### Material for this task
○ ○ ○ ○ ○ ○ ○

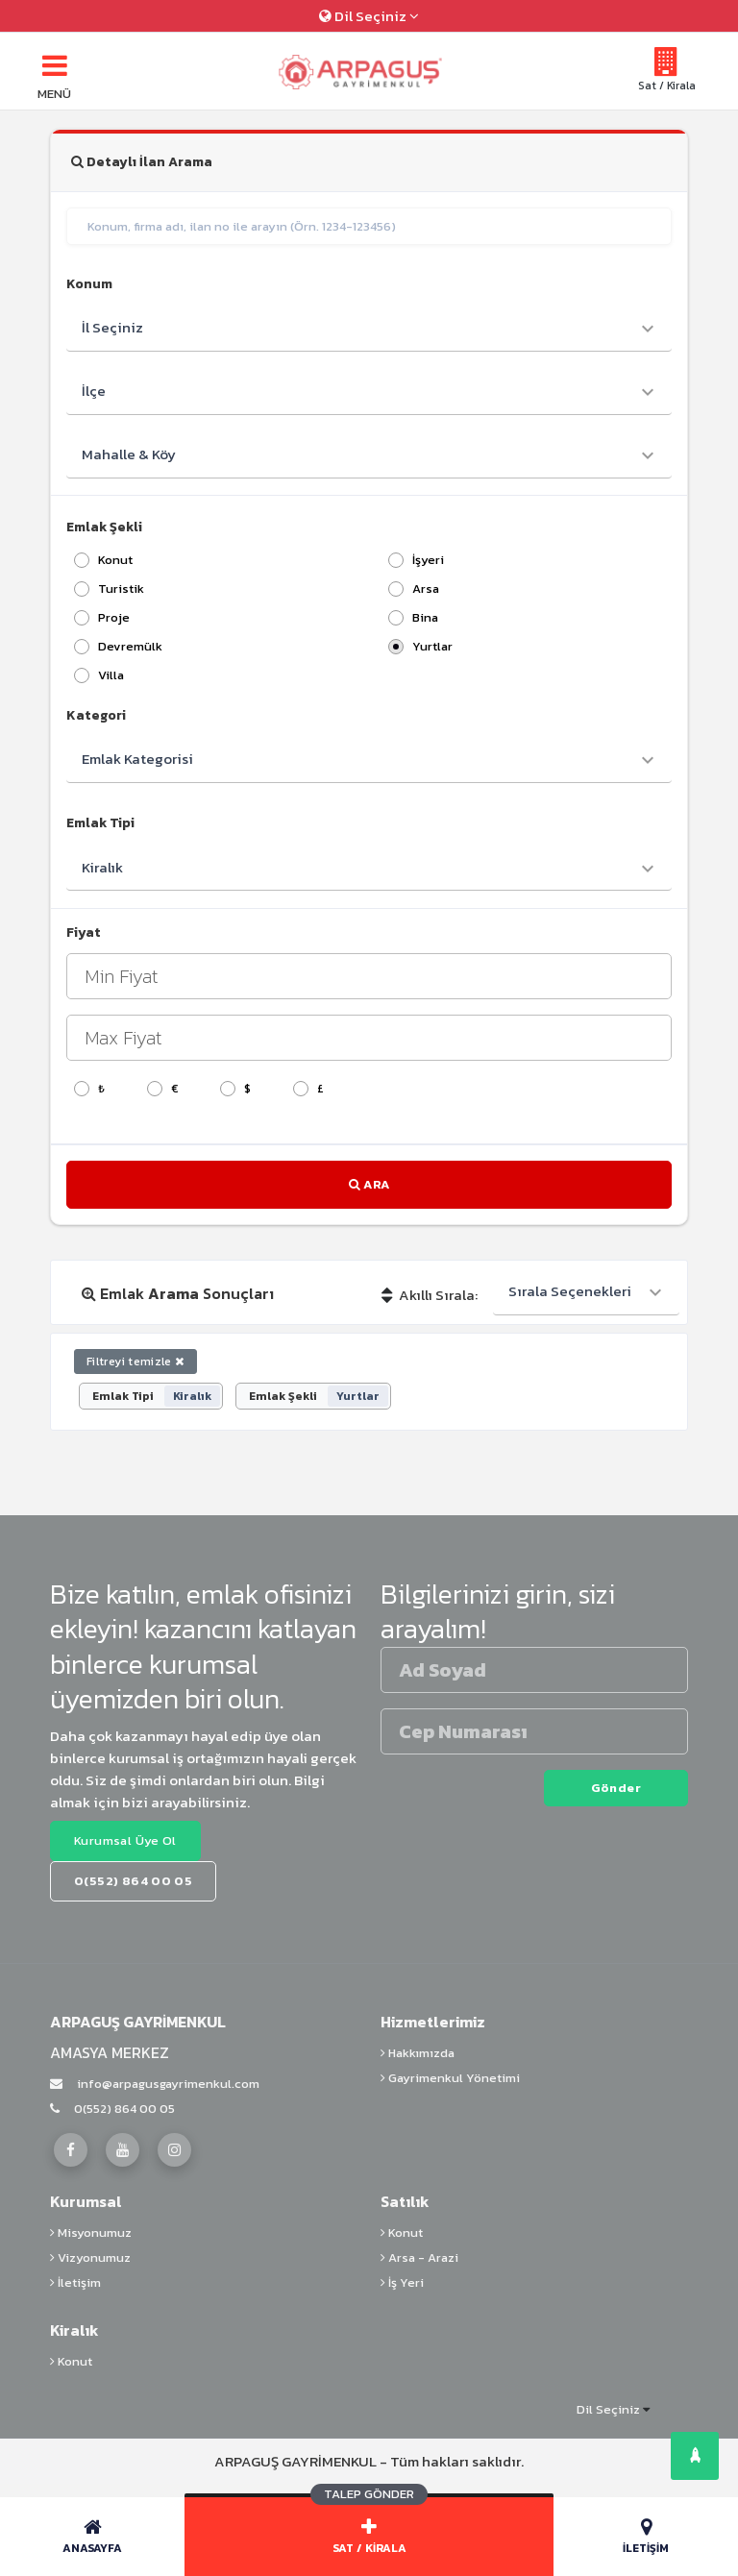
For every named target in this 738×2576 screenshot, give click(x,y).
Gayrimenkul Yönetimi (450, 2078)
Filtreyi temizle (135, 1361)
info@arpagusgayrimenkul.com (154, 2083)
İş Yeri (402, 2282)
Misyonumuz (91, 2232)
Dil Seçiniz (369, 16)
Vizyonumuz (90, 2257)
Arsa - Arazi (419, 2257)
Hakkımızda (418, 2053)
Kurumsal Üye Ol (125, 1840)
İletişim (75, 2282)
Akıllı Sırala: (429, 1295)
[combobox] (586, 1292)
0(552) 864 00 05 (112, 2108)
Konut (402, 2232)
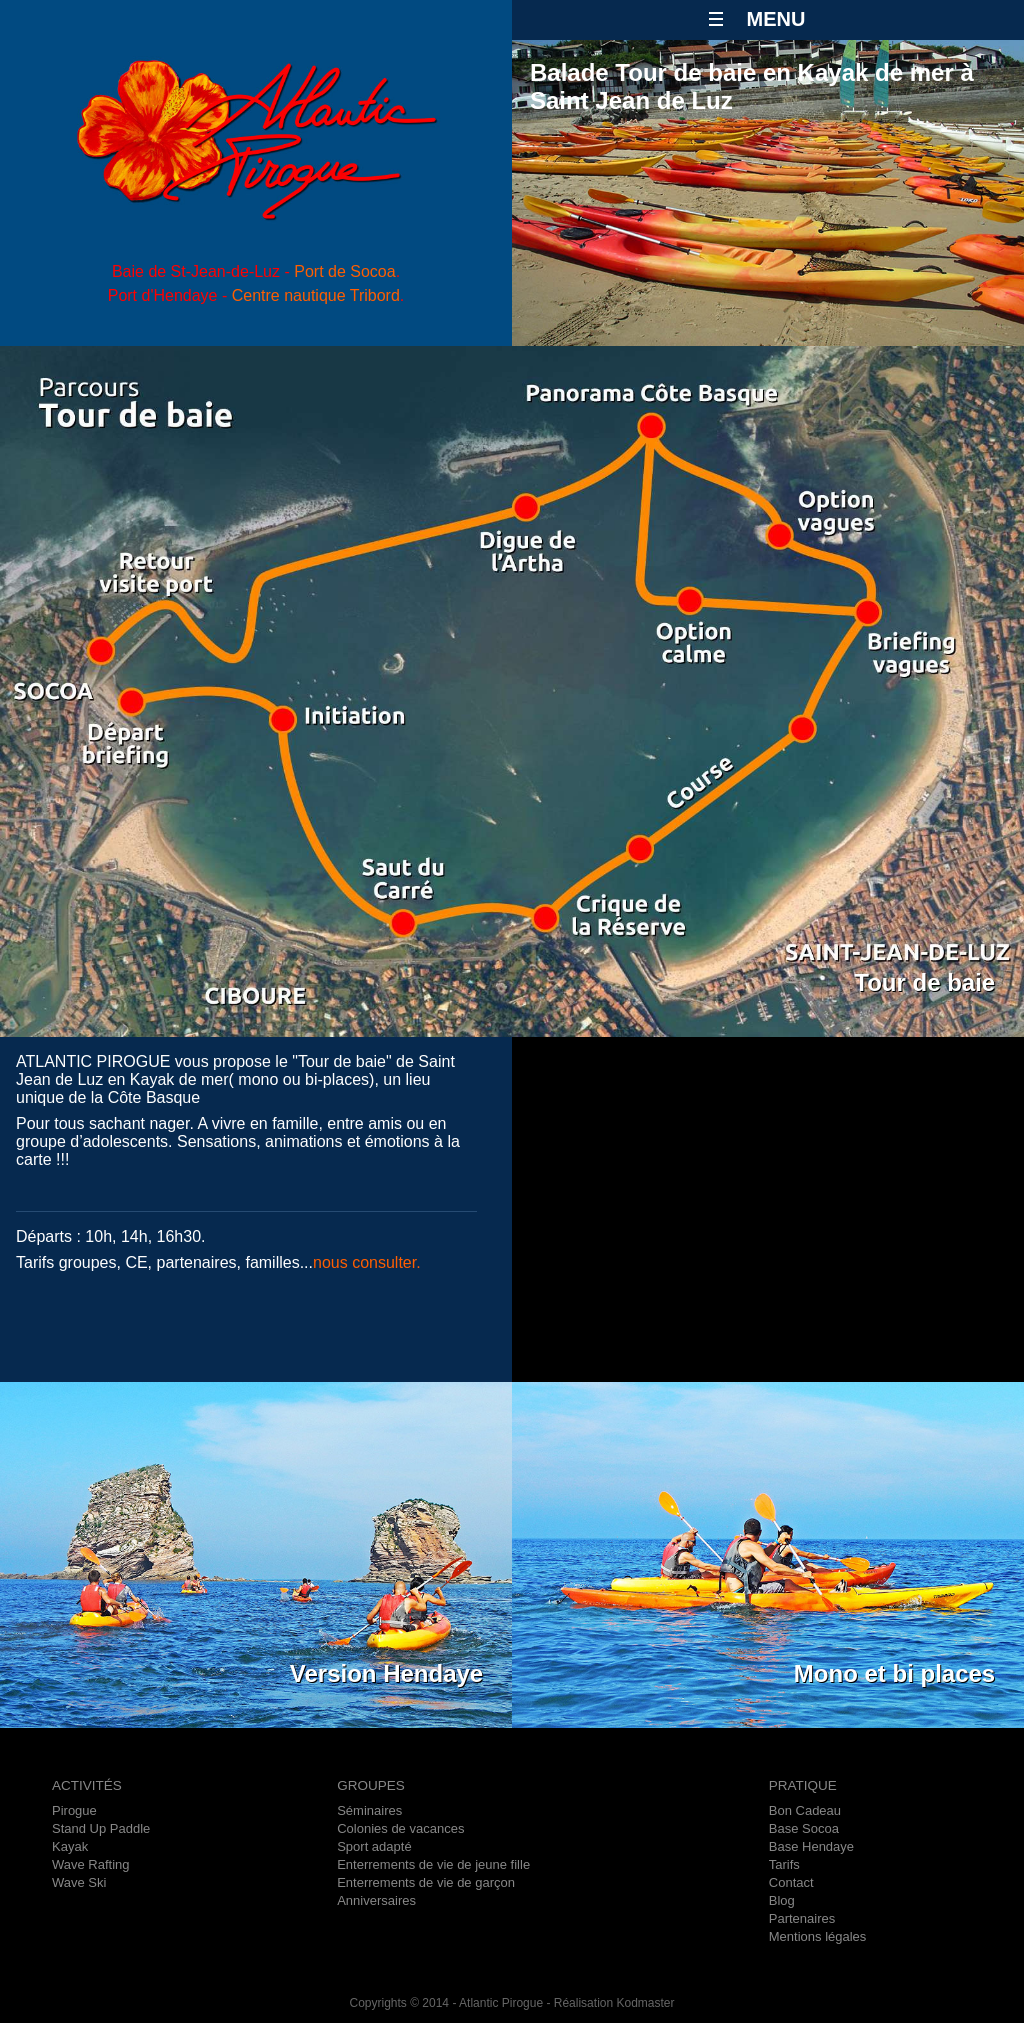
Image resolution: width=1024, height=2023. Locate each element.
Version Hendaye (386, 1673)
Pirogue (74, 1810)
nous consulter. (367, 1262)
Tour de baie (924, 982)
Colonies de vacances (400, 1828)
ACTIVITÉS (87, 1785)
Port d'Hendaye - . (256, 295)
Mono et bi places (894, 1673)
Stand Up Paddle (101, 1828)
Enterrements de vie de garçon (426, 1882)
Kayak (70, 1846)
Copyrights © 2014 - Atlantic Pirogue (446, 2003)
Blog (782, 1900)
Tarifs (784, 1864)
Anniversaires (376, 1900)
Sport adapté (374, 1846)
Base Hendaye (811, 1846)
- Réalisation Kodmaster (608, 2003)
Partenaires (802, 1918)
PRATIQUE (803, 1785)
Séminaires (369, 1810)
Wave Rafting (91, 1864)
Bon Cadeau (805, 1810)
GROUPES (371, 1785)
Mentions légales (818, 1936)
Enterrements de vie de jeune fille (433, 1864)
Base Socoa (804, 1828)
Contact (791, 1882)
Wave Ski (79, 1882)
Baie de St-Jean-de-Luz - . (256, 271)
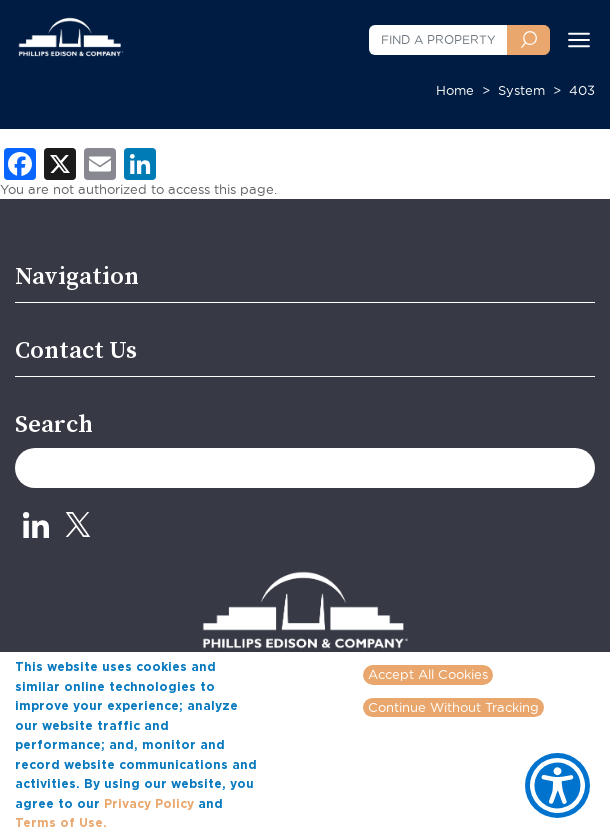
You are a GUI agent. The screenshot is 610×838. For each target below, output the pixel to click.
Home (455, 90)
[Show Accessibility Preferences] (557, 785)
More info (141, 822)
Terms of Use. (61, 822)
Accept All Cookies (428, 674)
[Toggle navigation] (579, 40)
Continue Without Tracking (453, 707)
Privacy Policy (149, 803)
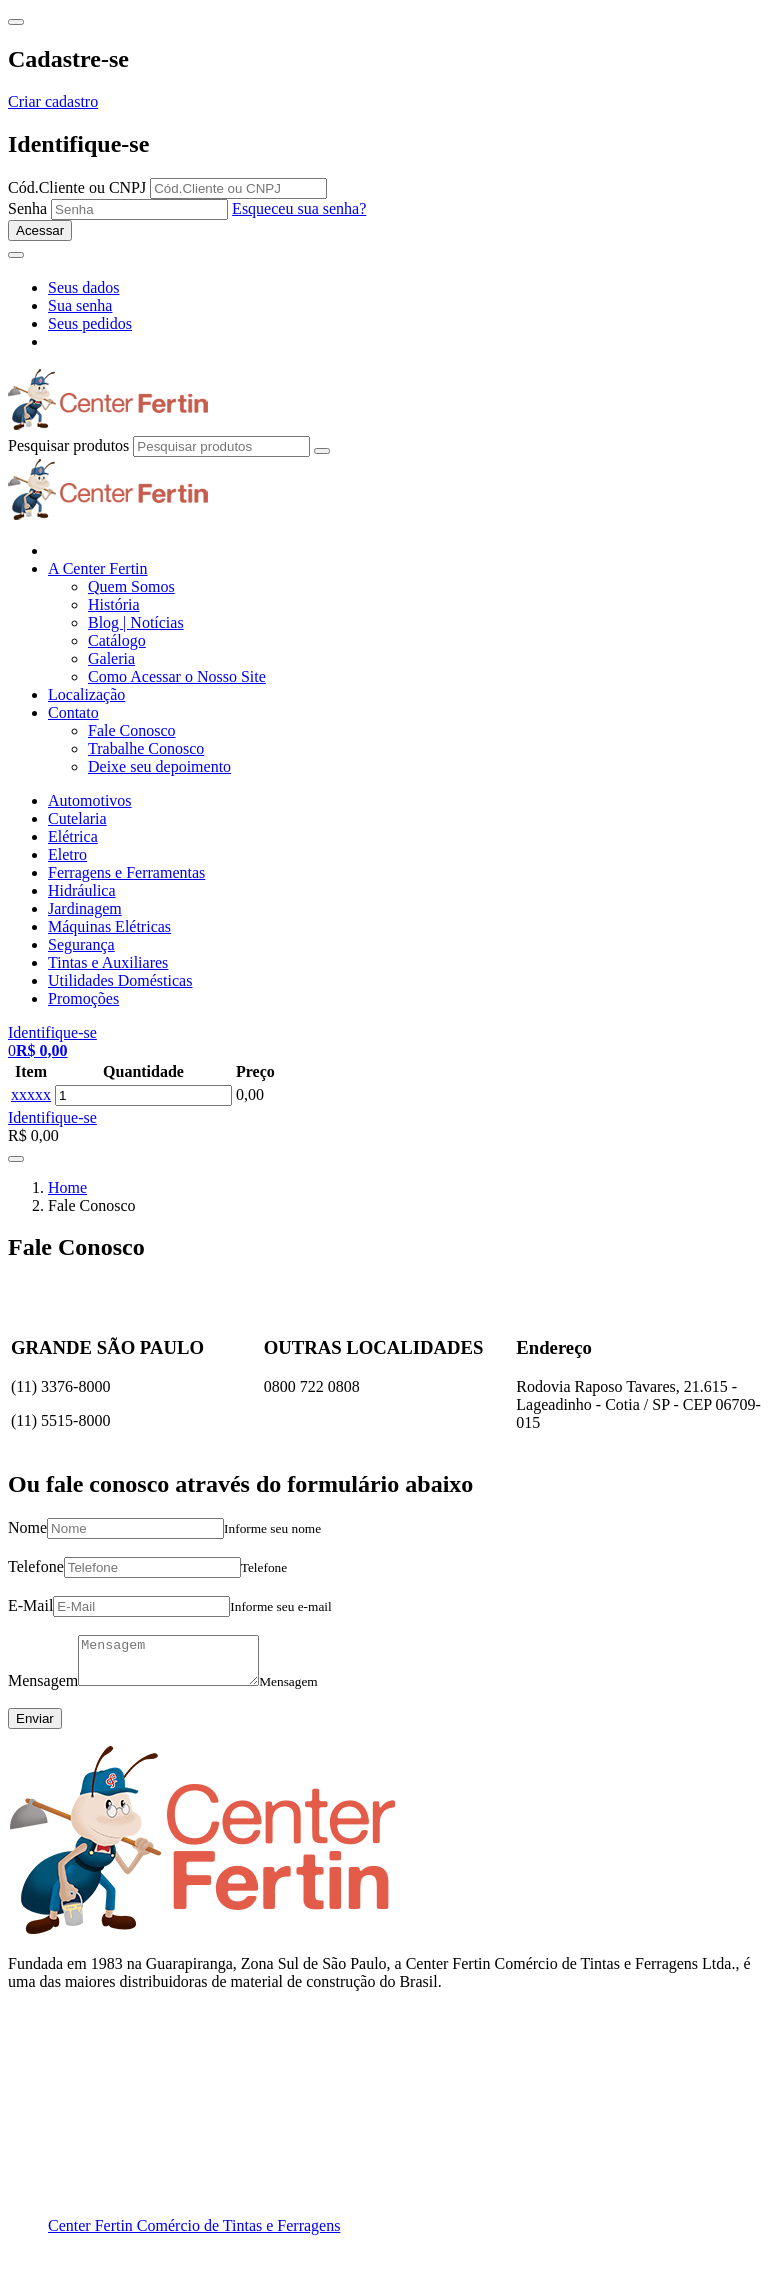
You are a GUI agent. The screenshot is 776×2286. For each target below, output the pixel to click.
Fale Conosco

○ ○ ○ ○ ○ ○ ○

Reproduce only the lines from the first line of the listing above up to and including the line that holds "Arsa - Arazi (419, 2257)". Omit the pictures.

For every named target in this 738×2576 screenshot, give click(x,y).
Gayrimenkul Yönetimi (450, 2078)
Filtreyi temizle (135, 1361)
info@arpagusgayrimenkul.com (154, 2083)
İş Yeri (402, 2282)
Misyonumuz (91, 2232)
Dil Seçiniz (369, 16)
Vizyonumuz (90, 2257)
Arsa - Arazi (419, 2257)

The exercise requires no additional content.